The prediction of protein structures from sequences is an important task for function prediction, drug design, and related biological processes understanding. Recent advances have proved the power of language models (LMs) in processing the protein sequence databases, which inherit the advantages of attention networks and capture useful information in learning representations for proteins. The past two years have witnessed remarkable success in tertiary protein structure prediction (PSP), including evolution-based and single-sequence-based PSP. It seems that instead of using energy-based models and sampling procedures, protein language model (pLM)-based pipelines have emerged as mainstream paradigms in PSP. Despite the fruitful progress, the PSP community needs a systematic and up-to-date survey to help bridge the gap between LMs in the natural language processing (NLP) and PSP domains and introduce their methodologies, advancements and practical applications. To this end, in this paper, we first introduce the similarities between protein and human languages that allow LMs extended to pLMs, and applied to protein databases. Then, we systematically review recent advances in LMs and pLMs from the perspectives of network architectures, pre-training strategies, applications, and commonly-used protein databases. Next, different types of methods for PSP are discussed, particularly how the pLM-based architectures function in the process of protein folding. Finally, we identify challenges faced by the PSP community and foresee promising research directions along with the advances of pLMs. This survey aims to be a hands-on guide for researchers to understand PSP methods, develop pLMs and tackle challenging problems in this field for practical purposes.

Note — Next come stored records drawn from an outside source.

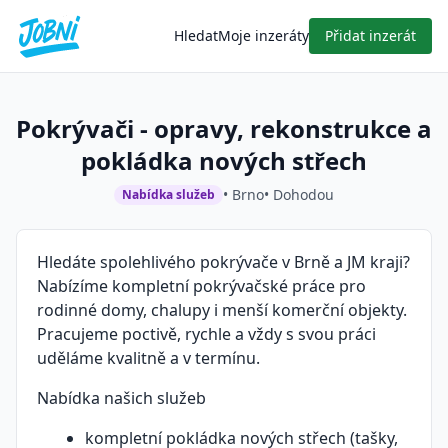
Hledat
Moje inzeráty
Přidat inzerát
Pokrývači - opravy, rekonstrukce a
pokládka nových střech
• Brno
• Dohodou
Nabídka služeb
Hledáte spolehlivého pokrývače v Brně a JM kraji?
Nabízíme kompletní pokrývačské práce pro
rodinné domy, chalupy i menší komerční objekty.
Pracujeme poctivě, rychle a vždy s svou práci
uděláme kvalitně a v termínu.
Nabídka našich služeb
kompletní pokládka nových střech (tašky,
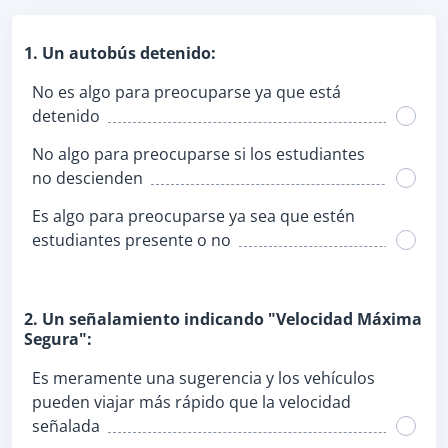
1. Un autobús detenido:
No es algo para preocuparse ya que está
detenido
No algo para preocuparse si los estudiantes
no descienden
Es algo para preocuparse ya sea que estén
estudiantes presente o no
2. Un señalamiento indicando "Velocidad Máxima
Segura":
Es meramente una sugerencia y los vehículos
pueden viajar más rápido que la velocidad
señalada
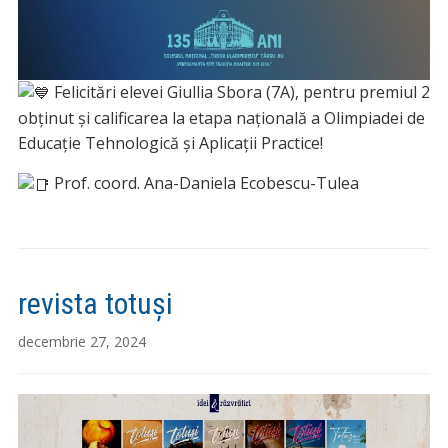
Felicitări elevei Giullia Sbora (7A), pentru premiul 2
obținut și calificarea la etapa națională a Olimpiadei de
Educație Tehnologică și Aplicații Practice!
Prof. coord. Ana-Daniela Ecobescu-Tulea
revista totuși
decembrie 27, 2024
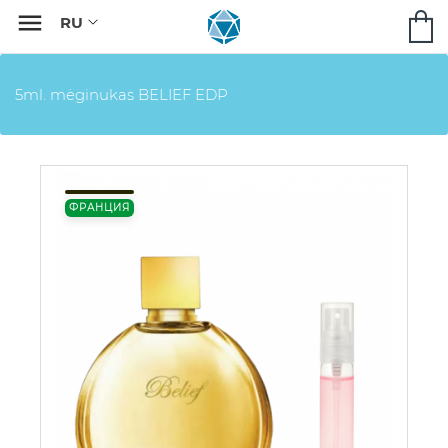

5ml. mėginukas BELIEF EDP
ФРАНЦИЯ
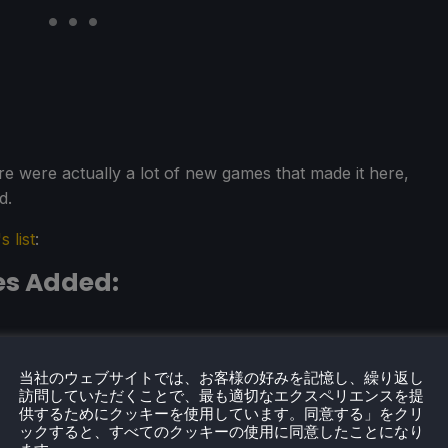
ere were actually a lot of new games that made it here,
d.
s list
:
s Added:
当社のウェブサイトでは、お客様の好みを記憶し、繰り返し
訪問していただくことで、最も適切なエクスペリエンスを提
供するためにクッキーを使用しています。同意する」をクリ
ックすると、すべてのクッキーの使用に同意したことになり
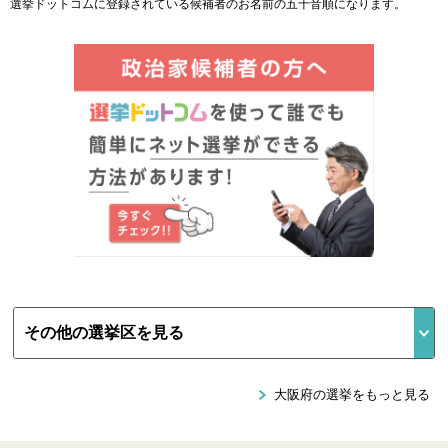
選挙ドットコムに登録されている候補者のお名前の五十音順になります。
大阪府の選挙をもっと見る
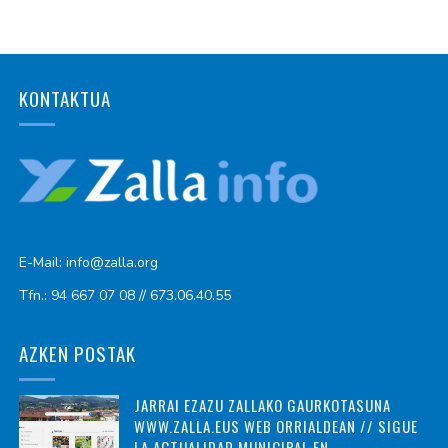
KONTAKTUA
E-Mail: info@zalla.org
Tfn.: 94 667 07 08 // 673.06.40.55
AZKEN POSTAK
JARRAI EZAZU ZALLAKO GAURKOTASUNA
WWW.ZALLA.EUS WEB ORRIALDEAN // SIGUE
LA ACTUALIDAD MUNICIPAL EN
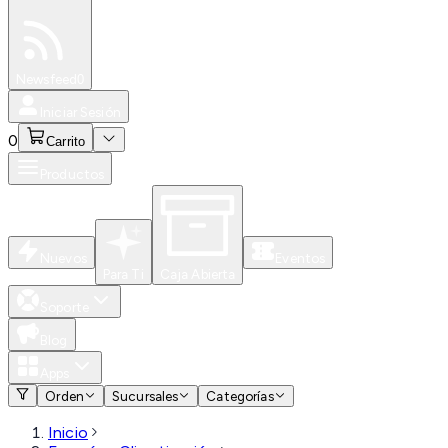
Especiales
Newsfeed
0
Iniciar Sesión
0
Carrito
Productos
Nuevos
Eventos
Para Ti
Caja Abierta
Soporte
Blog
Apps
Orden
Sucursales
Categorías
Inicio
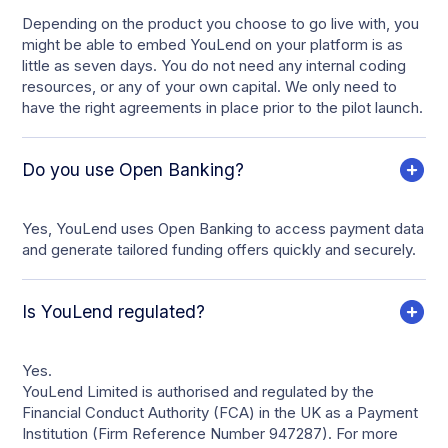
Depending on the product you choose to go live with, you
might be able to embed YouLend on your platform is as
little as seven days. You do not need any internal coding
resources, or any of your own capital. We only need to
have the right agreements in place prior to the pilot launch.
Do you use Open Banking?
Yes, YouLend uses Open Banking to access payment data
and generate tailored funding offers quickly and securely.
Is YouLend regulated?
Yes.
YouLend Limited is authorised and regulated by the
Financial Conduct Authority (FCA) in the UK as a Payment
Institution (Firm Reference Number 947287). For more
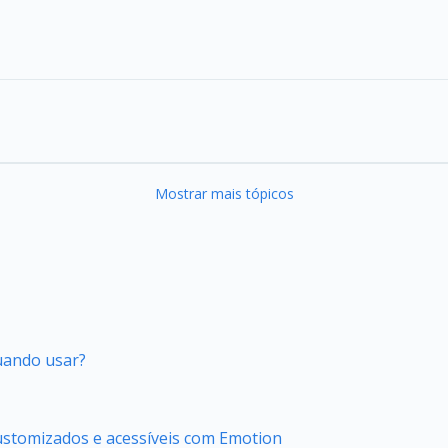
Mostrar mais tópicos
quando usar?
stomizados e acessíveis com Emotion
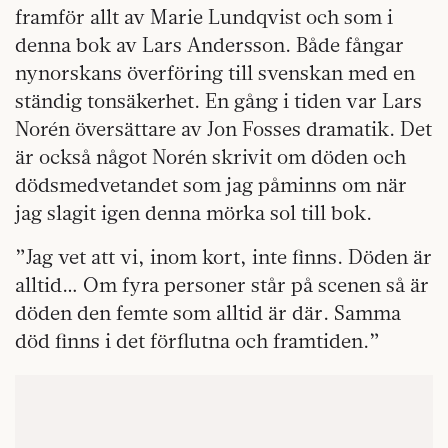
framför allt av Marie Lundqvist och som i
denna bok av Lars Andersson. Både fångar
nynorskans överföring till svenskan med en
ständig tonsäkerhet. En gång i tiden var Lars
Norén översättare av Jon Fosses dramatik. Det
är också något Norén skrivit om döden och
dödsmedvetandet som jag påminns om när
jag slagit igen denna mörka sol till bok.
”Jag vet att vi, inom kort, inte finns. Döden är
alltid… Om fyra personer står på scenen så är
döden den femte som alltid är där. Samma
död finns i det förflutna och framtiden.”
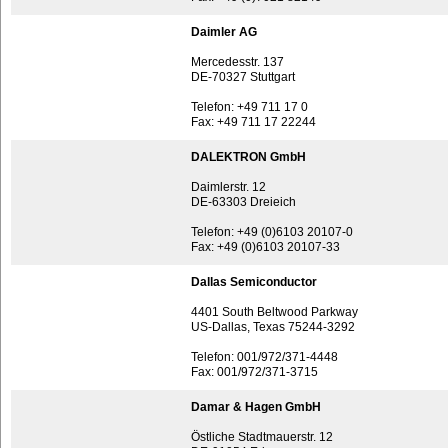
Daimler AG
Mercedesstr. 137
DE-70327 Stuttgart
Telefon: +49 711 17 0
Fax: +49 711 17 22244
DALEKTRON GmbH
Daimlerstr. 12
DE-63303 Dreieich
Telefon: +49 (0)6103 20107-0
Fax: +49 (0)6103 20107-33
Dallas Semiconductor
4401 South Beltwood Parkway
US-Dallas, Texas 75244-3292
Telefon: 001/972/371-4448
Fax: 001/972/371-3715
Damar & Hagen GmbH
Östliche Stadtmauerstr. 12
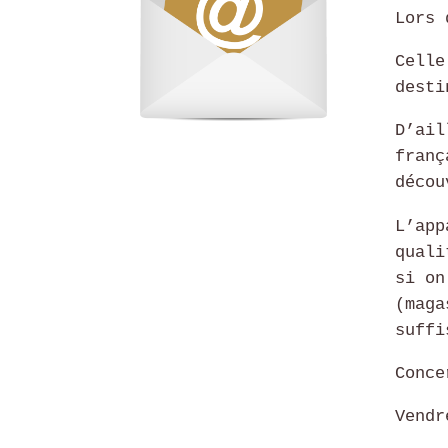
Lors 
Celle
desti
D’ail
franç
décou
L’app
quali
si on
(maga
suffi
Conce
Vendr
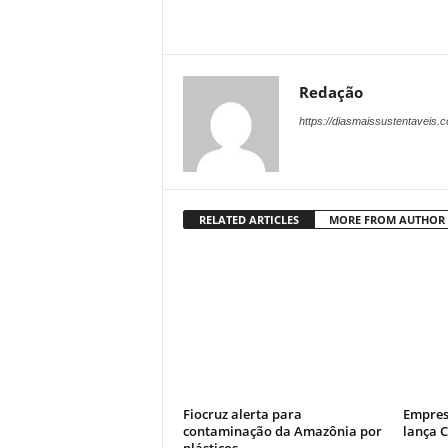
Redação
https://diasmaissustentaveis.
RELATED ARTICLES
MORE FROM AUTHOR
Fiocruz alerta para
Empres
contaminação da Amazônia por
lança 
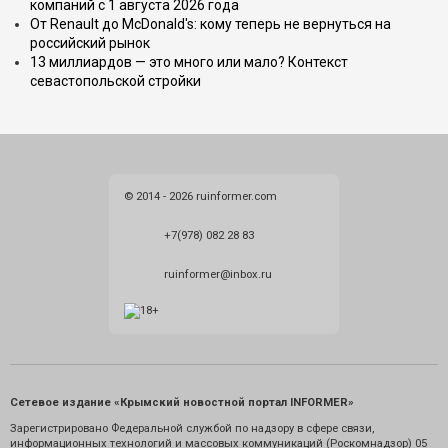
компаний с 1 августа 2026 года
От Renault до McDonald's: кому теперь не вернуться на
российский рынок
13 миллиардов — это много или мало? Контекст
севастопольской стройки
© 2014 - 2026 ruinformer.com
+7(978) 082 28 83
ruinformer@inbox.ru
Сетевое издание «Крымский новостной портал INFORMER»
Зарегистрировано Федеральной службой по надзору в сфере связи,
информационных технологий и массовых коммуникаций (Роскомнадзор) 05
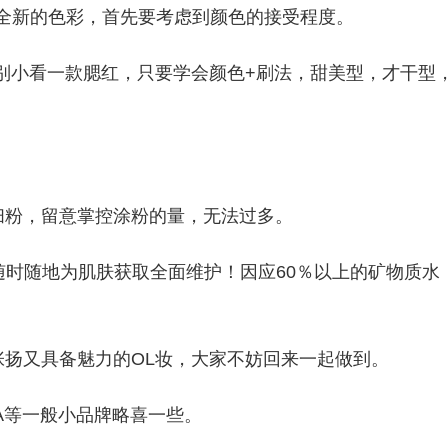
一套全新的色彩，首先要考虑到颜色的接受程度。
美丽新娘别小看一款腮红，只要学会颜色+刷法，甜美型，才干型
扫粉，留意掌控涂粉的量，无法过多。
，随时随地为肌肤获取全面维护！因应60％以上的矿物质水
扬又具备魅力的OL妆，大家不妨回来一起做到。
SSHA等一般小品牌略喜一些。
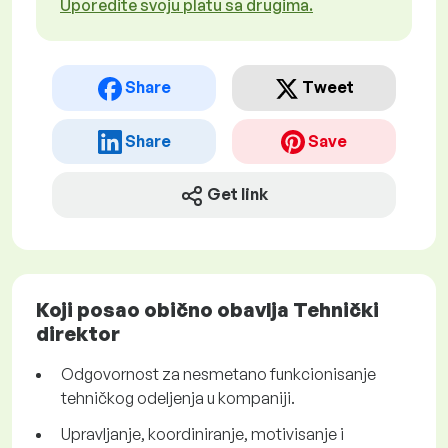
Uporedite svoju platu sa drugima.
Share
Tweet
Share
Save
Get link
Koji posao obično obavlja Tehnički
direktor
Odgovornost za nesmetano funkcionisanje
tehničkog odeljenja u kompaniji.
Upravljanje, koordiniranje, motivisanje i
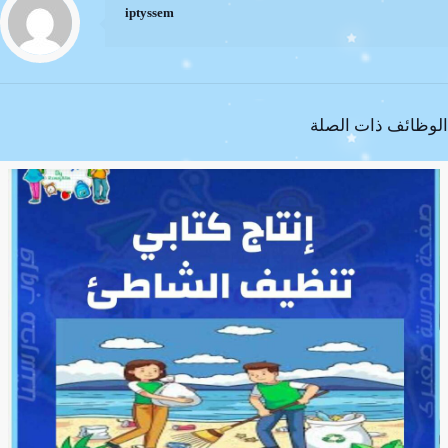
iptyssem
الوظائف ذات الصلة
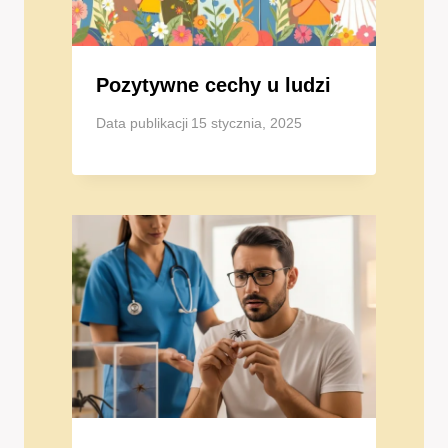
Pozytywne cechy u ludzi
Data publikacji
15 stycznia, 2025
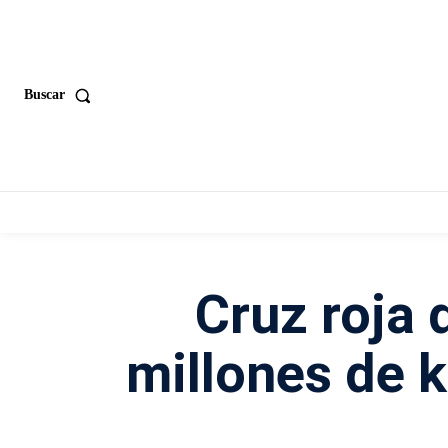
Buscar
Cruz roja 
millones de k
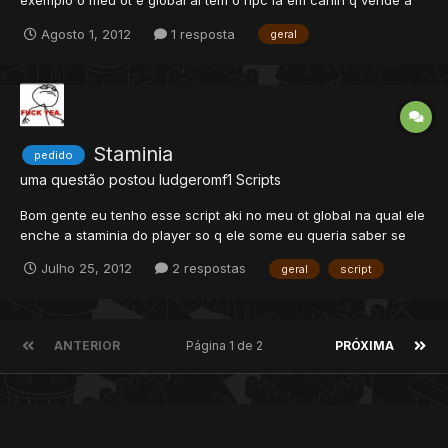
exemplo o meu ot é global ai tem o npc la em carlin q vende a
second promotion la q é royal,elite,master e elder eu queria um
Agosto 1, 2012
1 resposta
geral
npc tpw esse so q desse outra promotion por exemplo Assassin
Paladin,Assassin Knight,Assassin Druid e Assassin Sorcere...
Staminia
pedido
uma questão postou
ludgeromf1
Scripts
Bom gente eu tenho esse script aki no meu ot global na qual ele
enche a staminia do player so q ele some eu queria saber se
tem como fazer ele ficar infinito para que quando o player usar
Julho 25, 2012
2 respostas
geral
script
ñ sumir desde ja agradeço. function onUse(cid, item,
fromPosition, itemEx, toPosition) local cfg = {}...
ANTERIOR
Página 1 de 2
PRÓXIMA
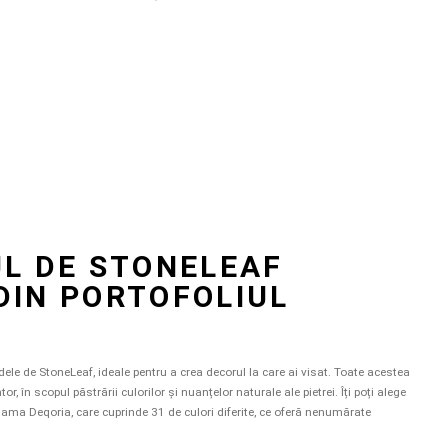
UL DE STONELEAF
DIN PORTOFOLIUL
le de StoneLeaf, ideale pentru a crea decorul la care ai visat. Toate acestea
r, în scopul păstrării culorilor și nuanțelor naturale ale pietrei. Îți poți alege
ama Deqoria, care cuprinde 31 de culori diferite, ce oferă nenumărate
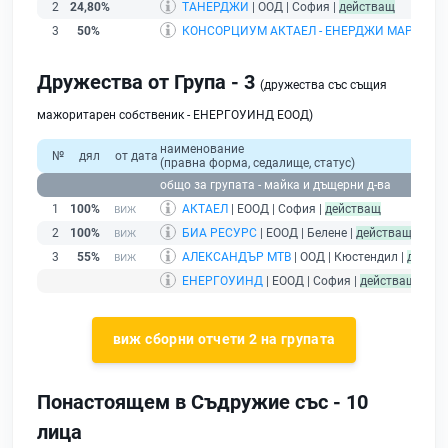
2
24,80%
ТАНЕРДЖИ
| ООД | София |
действащ
3
50%
КОНСОРЦИУМ АКТАЕЛ - ЕНЕРДЖИ МАРКЕТ
| 
Дружества от Група - 3
(дружества със същия
мажоритарен собственик - ЕНЕРГОУИНД ЕООД)
наименование
№
дял
от дата
(правна форма, седалище, статус)
общо за групата - майка и дъщерни д-ва
1
100%
АКТАЕЛ
| ЕООД | София |
действащ
2
100%
БИА РЕСУРС
| ЕООД | Белене |
действащ
3
55%
АЛЕКСАНДЪР МТВ
| ООД | Кюстендил |
дейст
ЕНЕРГОУИНД
| ЕООД | София |
действащ
- др
виж сборни отчети 2 на групата
Понастоящем в Съдружие със - 10
лица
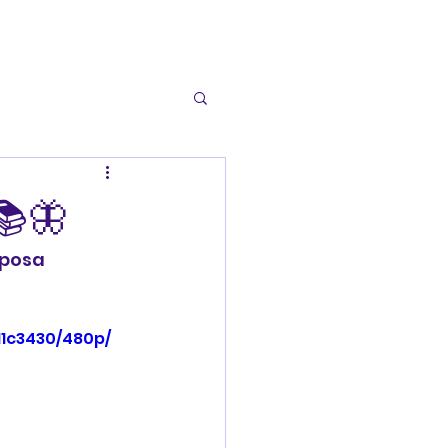
📚🦋
iposa 
11c3430/480p/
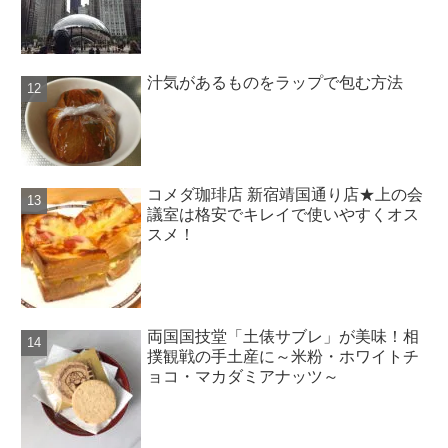
汁気があるものをラップで包む方法
コメダ珈琲店 新宿靖国通り店★上の会
議室は格安でキレイで使いやすくオス
スメ！
両国国技堂「土俵サブレ」が美味！相
撲観戦の手土産に～米粉・ホワイトチ
ョコ・マカダミアナッツ～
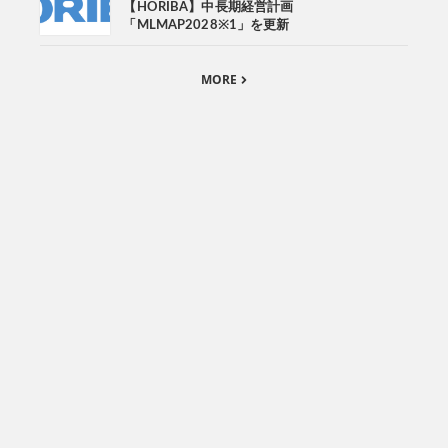
【HORIBA】中長期経営計画
「MLMAP2028※1」を更新
MORE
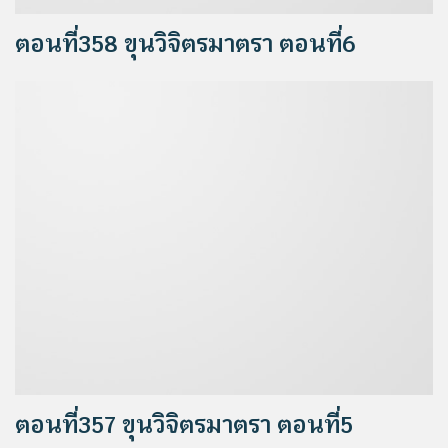
ตอนที่358 ขุนวิจิตรมาตรา ตอนที่6
ตอนที่357 ขุนวิจิตรมาตรา ตอนที่5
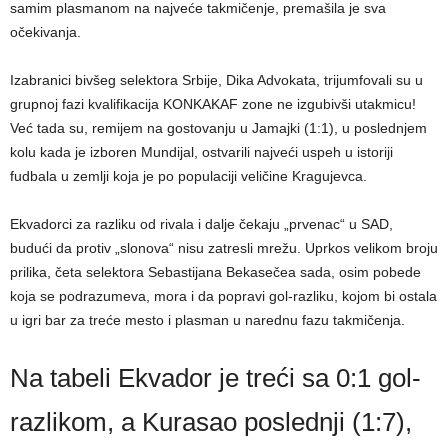
samim plasmanom na najveće takmičenje, premašila je sva
očekivanja.
Izabranici bivšeg selektora Srbije, Dika Advokata, trijumfovali su u
grupnoj fazi kvalifikacija KONKAKAF zone ne izgubivši utakmicu!
Već tada su, remijem na gostovanju u Jamajki (1:1), u poslednjem
kolu kada je izboren Mundijal, ostvarili najveći uspeh u istoriji
fudbala u zemlji koja je po populaciji veličine Kragujevca.
Ekvadorci za razliku od rivala i dalje čekaju „prvenac“ u SAD,
budući da protiv „slonova“ nisu zatresli mrežu. Uprkos velikom broju
prilika, četa selektora Sebastijana Bekasečea sada, osim pobede
koja se podrazumeva, mora i da popravi gol-razliku, kojom bi ostala
u igri bar za treće mesto i plasman u narednu fazu takmičenja.
Na tabeli Ekvador je treći sa 0:1 gol-
razlikom, a Kurasao poslednji (1:7),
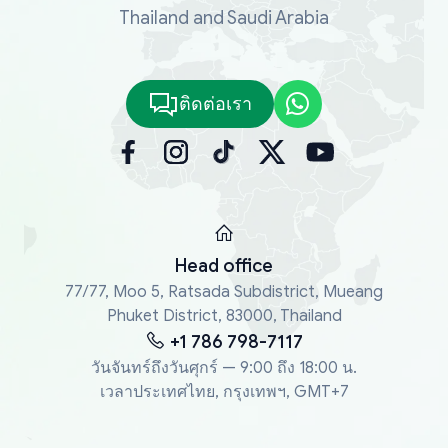
Thailand and Saudi Arabia
ติดต่อเรา
Head office
77/77, Moo 5, Ratsada Subdistrict, Mueang
Phuket District, 83000, Thailand
+1 786 798-7117
วันจันทร์ถึงวันศุกร์ — 9:00 ถึง 18:00 น.
เวลาประเทศไทย, กรุงเทพฯ, GMT+7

Deep learning has been widely used for protein engineering. However, it is limited by the lack of sufficient experimental data to train an accurate model for predicting the functional fitness of high-order mutants. Here, we develop SESNet, a supervised deep-learning model to predict the fitness for protein mutants by leveraging both sequence and structure information, and exploiting attention mechanism. Our model integrates local evolutionary context from homologous sequences, the global evolutionary context encoding rich semantic from the universal protein sequence space and the structure information accounting for the microenvironment around each residue in a protein. We show that SESNet outperforms state-of-the-art models for predicting the sequence-function relationship on 26 deep mutational scanning datasets. More importantly, we propose a data augmentation strategy by leveraging the data from unsupervised models to pre-train our model. After that, our model can achieve strikingly high accuracy in prediction of the fitness of protein mutants, especially for the higher order variants (> 4 mutation sites), when finetuned by using only a small number of experimental mutation data (<50). The strategy proposed is of great practical value as the required experimental effort, i.e., producing a few tens of experimental mutation data on a given protein, is generally affordable by an ordinary biochemical group and can be applied on almost any protein.

已经开发出各种机器学习模型，包括深神经网络模型，以预测错义（非同义）突变的有害性。尽管如此，使用更复杂的自适应机器学习方法对生物学问题的新审查可能会受益于当前最新水平的潜在改进。自然语言处理领域的最新进展显示了变压器模型 - 一种深神经网络类型，在与上下文依赖性建模序列信息方面特别有力。在这项研究中，我们介绍了Mutformer，这是一种基于变压器的模型，用于预测有害错义突变。 Mutformer使用人类基因组中的参考和突变蛋白序列作为主要特征。它结合了自我发项层和卷积层的结合，以学习蛋白质序列中氨基酸突变之间的远距离依赖性和短期依赖性。我们在参考蛋白序列和突变蛋白序列上预先训练融合剂，该蛋白质序列是由于人类种群中观察到的常见遗传变异而产生的。接下来，我们检查了不同的微调方法，以成功地将模型应用于错义突变的有害性预测。最后，我们在多个测试数据集上评估了杂货商的性能。我们发现，在各种现有工具中，杂种器表现出相似或改进的性能，包括使用常规机器学习方法的工具（例如，支持向量机，卷积神经网络，经常性神经网络）。我们得出的结论是，杂货商成功考虑了以前研究中未探索的序列特征，并且可能会补充现有的计算预测或经验产生的功能分数，以提高我们对疾病变异的理解。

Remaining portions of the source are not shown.